I’ve long believed that an opinionated person should be willing to put his money where his mouth is. Occasionally, I even act on that belief.
So when President Obama advised us the other week that now is a good time to invest in the stock market, I did just that. I decided that if I truly think, as I’ve written, that American newspapers are not doomed and are worth saving, I’d buy in.
That turned out not to be as easy as I’d expected. My first clue that something might be amiss came when I walked into the office of a stockbroker and announced my plans. (I’m not using his name because I might want to do business with him again some time.)
I want to buy 100 shares each of the New York Times, McClatchy and Lee, I told him. He professed not to know what McClatchy and Lee were. Uh-oh, I said to myself and explained that they’re big publishers, with the former owning the Kansas City Star and the latter owning the St. Louis Post-Dispatch. He had heard of the Times.

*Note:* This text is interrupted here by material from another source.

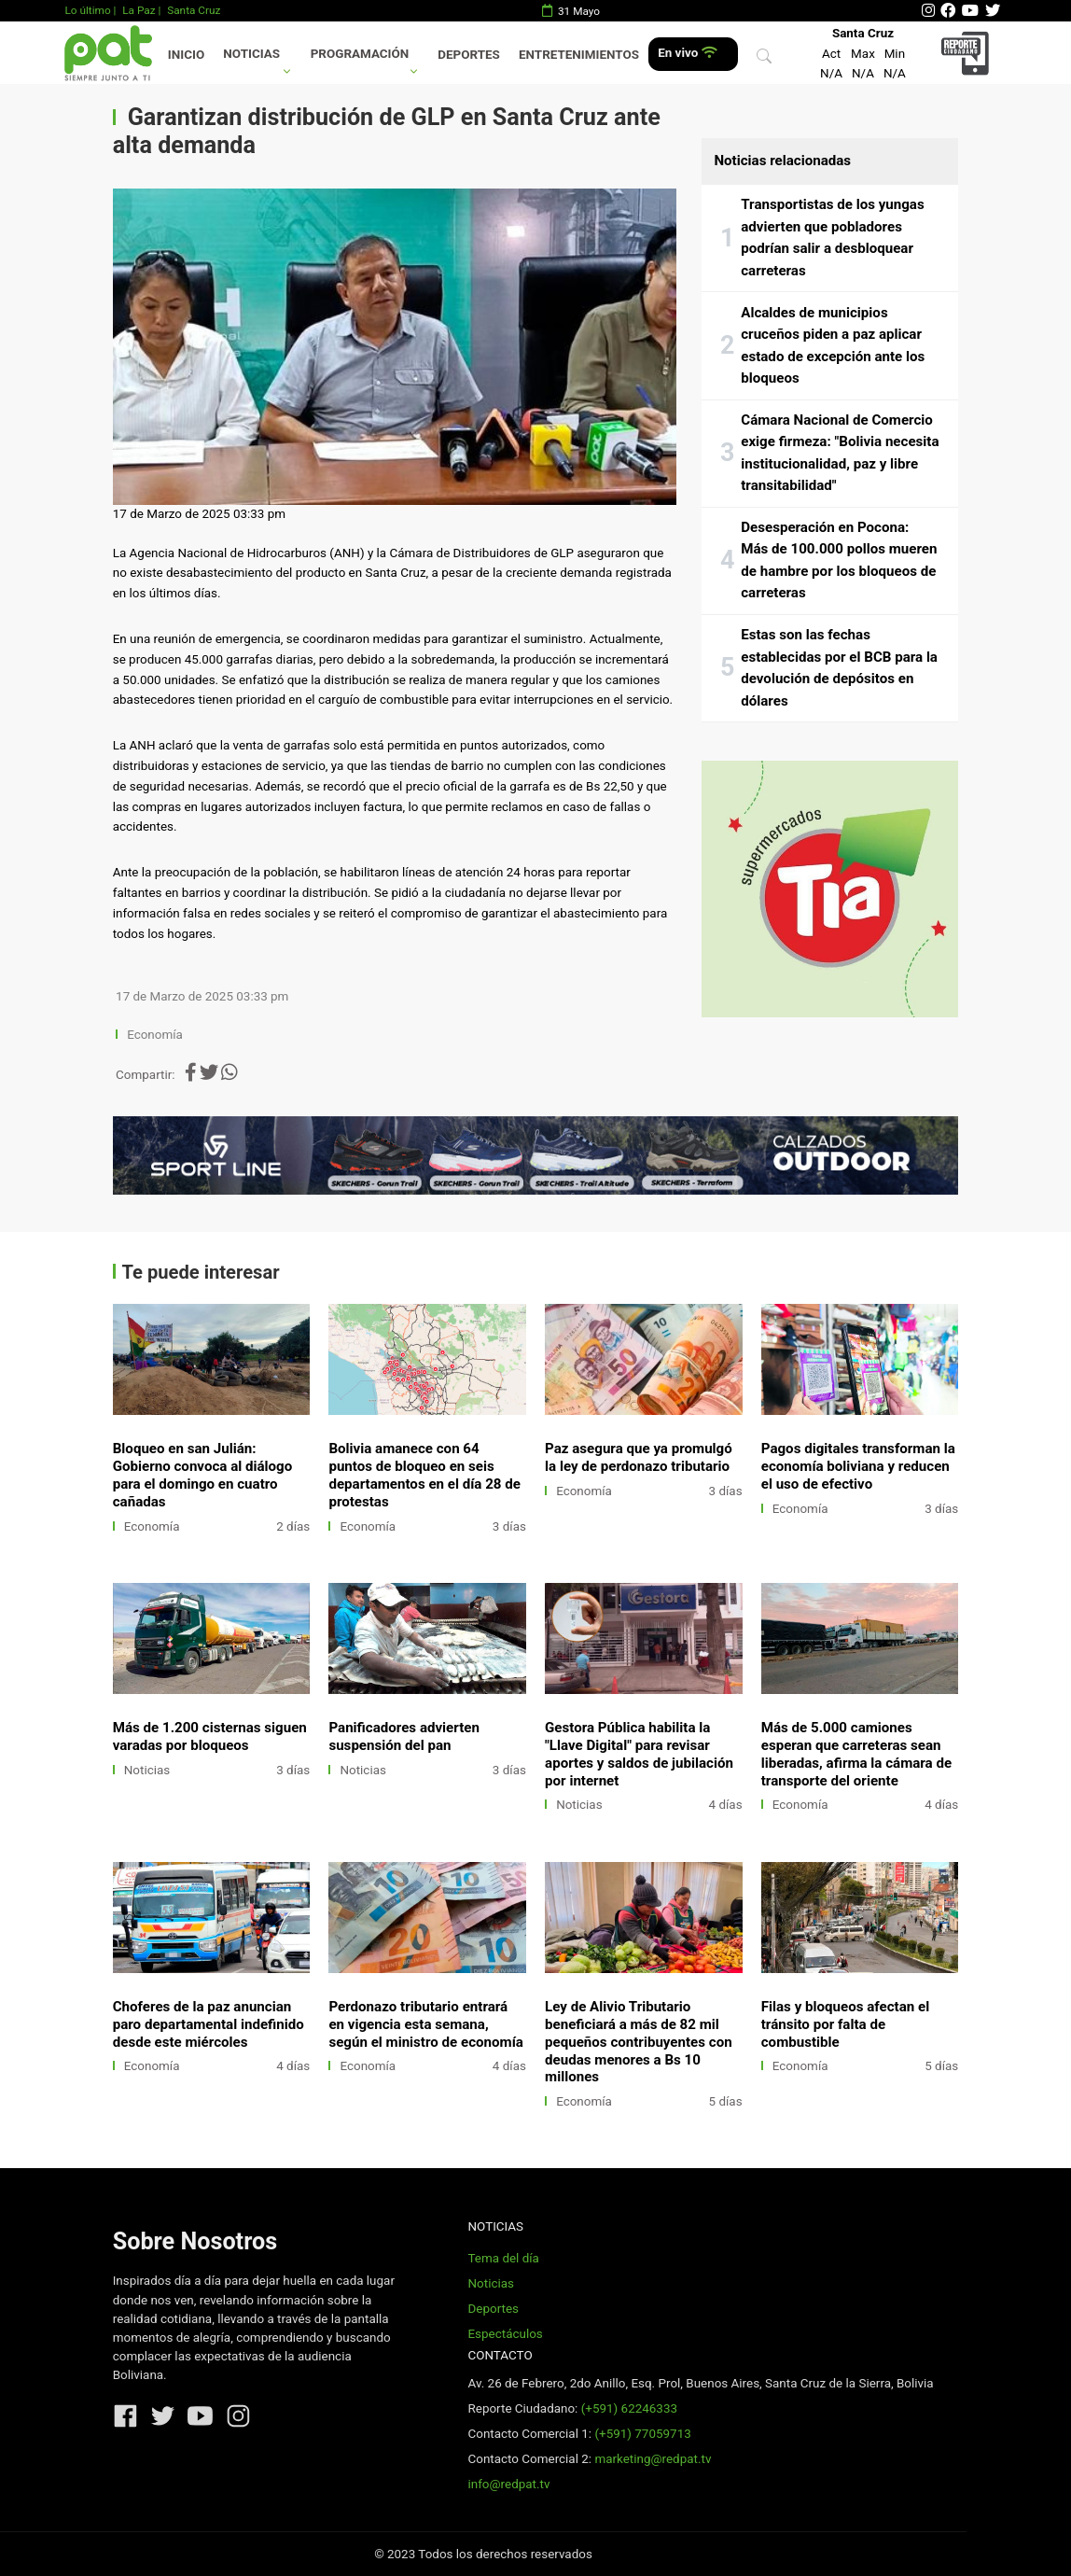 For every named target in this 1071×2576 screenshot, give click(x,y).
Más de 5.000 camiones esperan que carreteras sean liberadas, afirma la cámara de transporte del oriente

I’d done a little research beforehand, so I knew that I wasn’t risking a lot. I could buy a share of Lee for less than the cost of a copy of the Post and a share of the Times for less than I pay for the Sunday paper. It was not always thus. As recently as a year ago, Lee was selling for $12 a share and the Times for $21. This shows, among other things, what bad publicity will do, especially when you’re printing the bad publicity yourself.
After he’d done his own research, the broker called. Bad news, he said. He explained that these stocks had become so cheap they’re what the professionals call “penny stocks.” His firm doesn’t deal in penny stocks. I was dismayed but not deterred. He recommended a cut-rate broker who’d do the deal.
I shouldn’t have been surprised, I suppose. Friends to whom I’d divulged my intentions, and who have some idea of my financial acumen, had advised that I was being overly optimistic or — as one put it — “stupid.”
I plowed ahead. The other broker didn’t question either my wisdom or my check. (I did change course slightly along the way. McClatchy had the bad judgment to lay off my daughter from one of its other papers, so I switched my investment to Gannett, publisher of USA Today, the Springfield News-Leader and dozens of others.)
I prefer to think I’m not completely out of touch with reality. I understand that times are tough for newspapers, including in Columbia. I understand that the days of 30 percent profit margins are, for most publishers, gone forever. But I expect that most of the nation’s dailies will survive both the recession and the Internet. Some will go belly up. A few already have. Some will become online only. A few already have. I don’t expect either of those things to happen, though, to the Missourian, the Columbia Daily Tribune, the Post-Dispatch or the New York Times.
Today, I’m the proud part-owner of some of America’s most important newspapers. It’s not an investment, really, or even a bet. It’s a pledge of support and a statement of faith.
Still, as Warren Buffett might say, the bottom line is the bottom line. So far, so good. All my papers are still in business. And the last time I checked, I was up $19.04.
George Kennedy is a former managing editor at the Missourian and professor emeritus at the Missouri School of Journalism.